Segment Start: Excerpted data

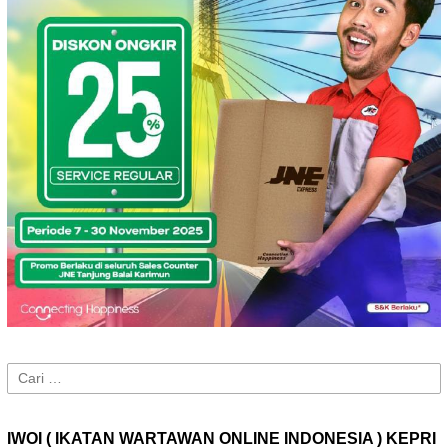
Cari
untuk:
IWOI ( IKATAN WARTAWAN ONLINE INDONESIA ) KEPRI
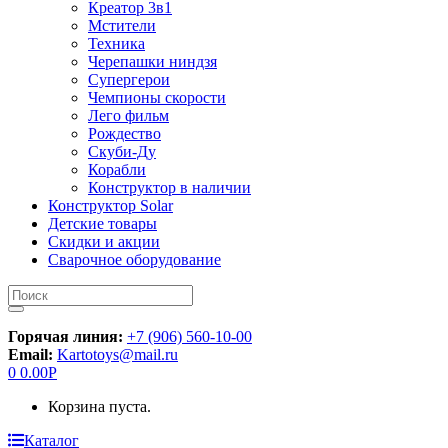
Креатор 3в1
Мстители
Техника
Черепашки ниндзя
Супергерои
Чемпионы скорости
Лего фильм
Рождество
Скуби-Ду
Корабли
Конструктор в наличии
Конструктор Solar
Детские товары
Скидки и акции
Сварочное оборудование
Искать:
Горячая линия:
+7 (906) 560-10-00
Email:
Kartotoys@mail.ru
0
0.00
Р
Корзина пуста.
Каталог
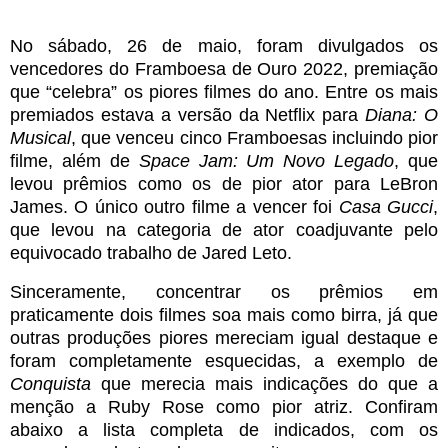
No sábado, 26 de maio, foram divulgados os
vencedores do Framboesa de Ouro 2022, premiação
que “celebra” os piores filmes do ano. Entre os mais
premiados estava a versão da Netflix para
Diana: O
Musical
, que venceu cinco Framboesas incluindo pior
filme, além de
Space Jam: Um Novo Legado
, que
levou prêmios como os de pior ator para LeBron
James. O único outro filme a vencer foi
Casa Gucci
,
que levou na categoria de ator coadjuvante pelo
equivocado trabalho de Jared Leto.
Sinceramente, concentrar os prêmios em
praticamente dois filmes soa mais como birra, já que
outras produções piores mereciam igual destaque e
foram completamente esquecidas, a exemplo de
Conquista
que merecia mais indicações do que a
menção a Ruby Rose como pior atriz. Confiram
abaixo a lista completa de indicados, com os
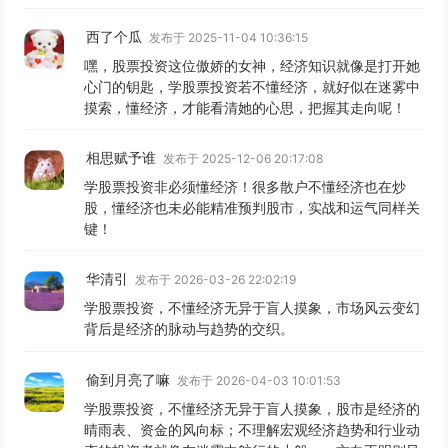
西了个瓜
发布于 2025-11-04 10:36:15
嘿，股票投资这位傲娇的女神，经济知识就像是打开她
心门的钥匙，学股票投资若不懂经济，就好似在迷雾中
摸索，懂经济，才能看清她的心思，把握其走向呢！
相思赋予谁
发布于 2025-12-06 20:17:08
学股票投资非必须懂经济！很多散户不懂经济也在炒
股，懂经济也未必能精准预判股市，实战和运气同样关
键！
华清引
发布于 2026-03-26 22:02:19
学股票投资，不懂经济无异于盲人摸象，市场风云变幻
背后是经济的脉动与趋势的交织。
偷到月亮了嘛
发布于 2026-04-03 10:01:53
学股票投资，不懂经济无异于盲人摸象，股市是经济的
晴雨表、资金的风向标；不理解宏观经济趋势和行业动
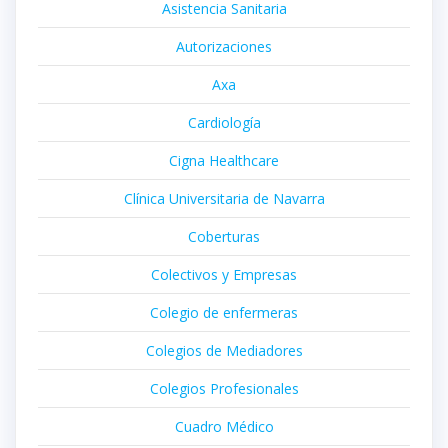
Asistencia Sanitaria
Autorizaciones
Axa
Cardiología
Cigna Healthcare
Clínica Universitaria de Navarra
Coberturas
Colectivos y Empresas
Colegio de enfermeras
Colegios de Mediadores
Colegios Profesionales
Cuadro Médico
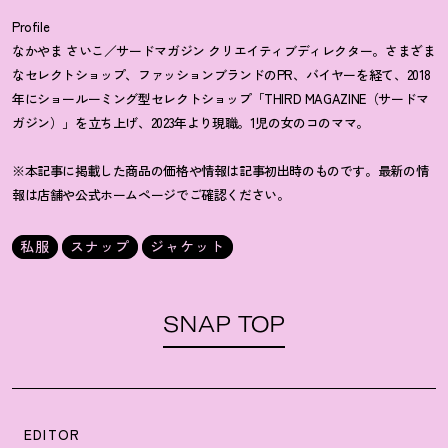
Profile
なかやま さいこ／サードマガジン クリエイティブディレクター。さまざま
なセレクトショップ、ファッションブランドのPR、バイヤーを経て、2018
年にショールーミング型セレクトショップ「THIRD MAGAZINE（サードマ
ガジン）」を立ち上げ、2023年より現職。1児の女のコのママ。
※本記事に掲載した商品の価格や情報は記事初出時のものです。最新の情
報は店舗や公式ホームページでご確認ください。
私服
スナップ
ジャケット
SNAP TOP
EDITOR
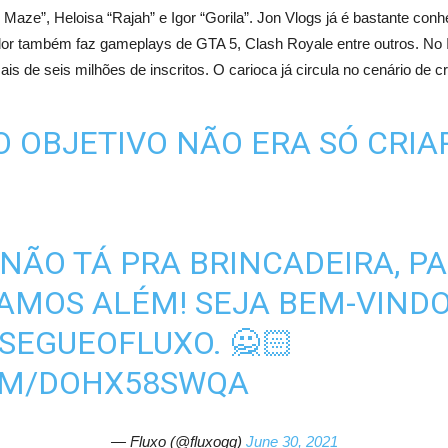
 Maze”, Heloisa “Rajah” e Igor “Gorila”. Jon Vlogs já é bastante conh
dor também faz gameplays de GTA 5, Clash Royale entre outros. No 
s de seis milhões de inscritos. O carioca já circula no cenário de 
 O OBJETIVO NÃO ERA SÓ CRIA
 NÃO TÁ PRA BRINCADEIRA, P
AMOS ALÉM! SEJA BEM-VINDO
SEGUEOFLUXO
. 🙅🏻
OM/DOHX58SWQA
— Fluxo (@fluxogg)
June 30, 2021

Segment End: Excerpted data

- [Activity]: Looking at the data above, show all lines where the word "prêmios" occurs.

- [Worked solution]:
levou prêmios como os de pior ator para LeBron
Sinceramente, concentrar os prêmios em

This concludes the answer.